The thing about faith is that you can’t give your faith to someone else. You can share what you believe and share your passion, but someone else can’t believe off of your passion. No, they must discover it for themselves. Each of us must discover, cultivate, and grow our own personal faith.

Just as my teeth don’t get clean when my spouse goes to the dentist, I need to have enough faith myself. As much as I love woodworking and talking about it, my passion, my enthusiasm isn’t enough for my wife to fall in love with the hobby. 

St. John Paul II said, “Every generation, with its own mentality and characteristics, is like a new continent to be won for Christ.” As much as the wise virgins would have liked to share their oil they couldn’t. As much as we would like our faith to be enough for someone else, it can’t be. As much as we wish the the people in our lives who are short on faith can just borrow our faith, the truth is, they can’t.

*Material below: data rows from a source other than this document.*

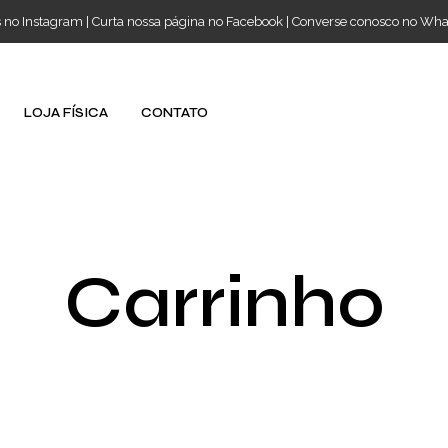
s no Instagram
|
Curta nossa página no Facebook
|
Converse conosco no Wh
LOJA FÍSICA
CONTATO
Carrinho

For us, this is an invitation to make sure that our lamp is full. This parable is a reminder to consistently and eagerly grow our faith in Jesus Christ. Jesus asks us to seek a deep, personal, lived relationship with him so that we too are welcomed into the wedding feast of eternal life and not left outside with the bridegroom saying that he doesn’t even know us.

Live It: Find a candle. Doesn’t have to be blessed or fancy, any candle will do (left over jack-o-lantern candle, maybe). Of course if you can find your baptismal candle, even better. Light the candle and then say this simple prayer, “God grant me the grace of a deep and rich faith. Help me grow my lived relationship with you. God help me to love you more tomorrow than I did today.” 

Sunday Readings for November 8th, 2020.